Wednesday, January 21, 2015

Classroom observation


I get to take my younger son to school three mornings a week, not something every parent gets to do.  On the way home recently I found myself thinking about levels of understanding and evidence based practice.    As you do.

The children enter the classroom ten minutes before registration.  On the whiteboard (electronic) is a piece of work.  They do that work on individual whiteboards (the sort that need pens).   It might be writing down the nouns they can see in a picture, or adding adjectives to a sentence.  When ten minutes is up, the bell goes, and grown ups, who are allowed to stay and help with this work, have to go.

For some grown ups, "help" is writing the questions on the whiteboard for their child (the teacher would rather they didn't), for others (including me, sometimes), it is frustration when their child does not engage with the task.

Sometimes the whiteboard work is numbers, and recently it was partitioning numbers - 25 is 2 tens and 5 units, 123 is 1 hundred, 2 tens and 3 units, for example.

My son could not remember what to do.  He had done the work before, and at the time had understood it well enough to explain it to me.  On this occasion, everyone else on his table had made columns, one for hundreds, one for tens and one for units, and then filled them in.  Reading the question on the class whiteboard made me think this was a possible way to do it, but I could not remember how he had done it before.

I suggested he try the table and columns method.  Just before I left for home, though, the teacher mentioned to me that the column way of doing it was what one parent had done, and then everyone on that table had copied it.  I am not sure who copied it - parents or children - but it was not the method they had been shown in class.  That might explain why my lad was reluctant to do it that way, even though he could not remember how he had done it in class.  I wonder where the parent had come across the method?

The child next to him offered to help, but his help was to allow my lad to copy his table of columns.  My lad obviously did not understand what he was seeing but copied it anyway.

Several things occurred to me on the way home.
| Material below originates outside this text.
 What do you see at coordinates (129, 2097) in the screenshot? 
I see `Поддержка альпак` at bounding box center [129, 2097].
First, my lad had understood partitioning when he did it the first time, and had explained it to me.  When they had partitioning to do on whiteboards at that time, he had been able to do it.  And now not.  Why not?   Had he forgotten?   Lack of practice since?  What form did his understanding at the time take? The fact that I could not remember what he had explained to me is telling, too!

Then, he did not feel able to use the method that those around him were using.  I could see it made sense, but did he remember that it was not the method they had used before, even though he could not remember that method?
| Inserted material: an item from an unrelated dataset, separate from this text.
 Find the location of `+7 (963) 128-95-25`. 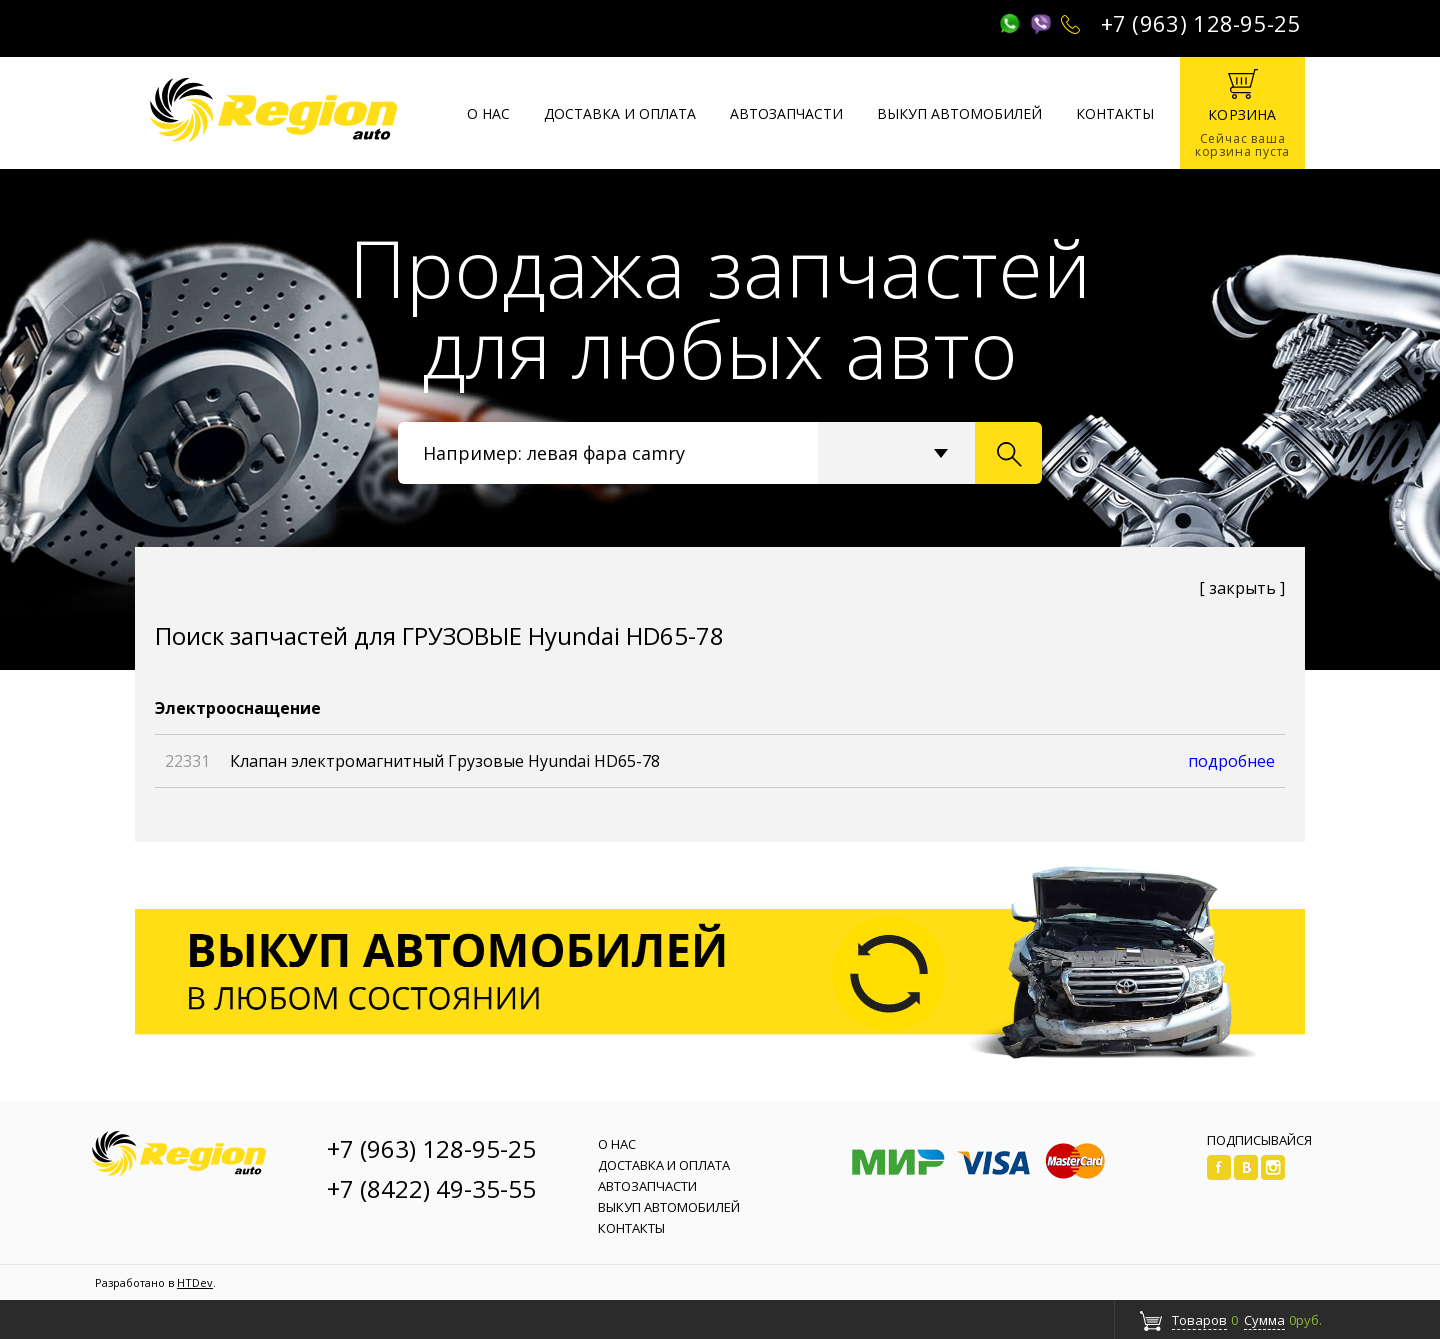 +7 (963) 128-95-25 is located at coordinates (1201, 23).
Then, what did the parents see as "help"?  Completion of the task?  Doing it for their child?   However, I am not sure I saw that - even if a parent writes down the questions, they don't write the answer.   Even if it was a parent who thought of the table and columns method of partitioning, it was the child who was filling in the numbers.

As someone involved in higher education, I then started to think about medical students.   They have learnt to do something in a particular way, and they might remember that way.  For example, they have learnt to search Medline in a particular way and might remember it for an exam.  But do they remember why that way is the "best" way, or a good way, at least?  Have I covered that in my teaching?  Can they apply those skills in another context?  They learn to search to complete an exercise, and again to pass an exam, but can they use it to find information for assignments or even, in due course, for patient care?   Do they see that those skills apply in those other contexts?   Can they remember those skills for long enough to use them in another context?  Or if they can't remember those skills, do they at least remember they need them, and go and learn them again?

What do they see as the aim of learning a particular thing?  Just to pass a test or click a box?  What application does it have?  And what happens when they have spent time learning other things, do they still remember it?

Then there is the "see one, do one, teach one" model - that is copying what you have seen.  Can you teach it if you don't understand it?   If you keep up to date and find out about a new way to do it, then do you need to understand what you did before in order to be able to change your practice? 

And having thought of all that, I got home.